CoatesIn the newest issue of The Atlantic, Ta-Nehisi Coates makes an impassioned case for the need for reparations in response to the horrific treatment suffered by African-Americans throughout much of American history. His piece is valuable in making the scope of that suffering vivid, but it finds itself on far weaker grounds when it comes to the question of reparations as a viable remedy. 

In the first place, he misunderstands the historical economics at work. As I note in my new piece for Defining Ideas at the Hoover Institution:

He is right that slave owners before the Civil War and the champions of Jim Crow afterwards exploited the black persons who lived under these regimes. Coates observes: “In 1860, slaves as an asset were worth more than all of America’s manufacturing, all of the railroads, all the productive capacity of the United States put together.” The tempting conclusion is that African Americans today should recoup the wealth that has, Coates argues, worked its way down to the current generation of Americans.

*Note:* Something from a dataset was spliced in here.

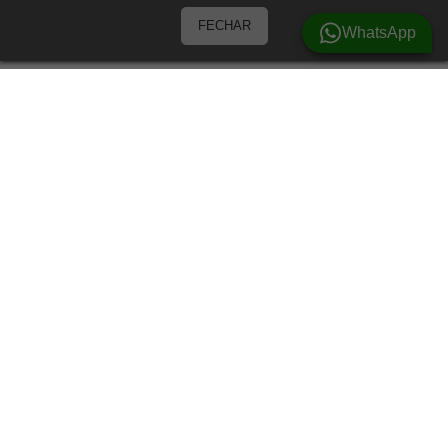
FECHAR
WhatsApp
Barracas
Barracas para 3 Pessoas
Barracas para 4 pessoas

Sadly, however, Coates fails to note that those resources were largely consumed by the miscreants who extracted them from the backs of slaves. At most a small sliver of wealth was passed down by inheritance for a generation or two. But none of it was shared gratuitously with the rest of the nation. Both slavery and Jim Crow hurt the rest of the population by preventing them from doing business with black workers who held productive jobs. As a general matter, virtually all the wealth that exists in the United States today has been created by the ingenuity of a dizzying array of inventors, entrepreneurs, immigrants, and countless others. No fund of wealth survives the demise of slavery and Jim Crow.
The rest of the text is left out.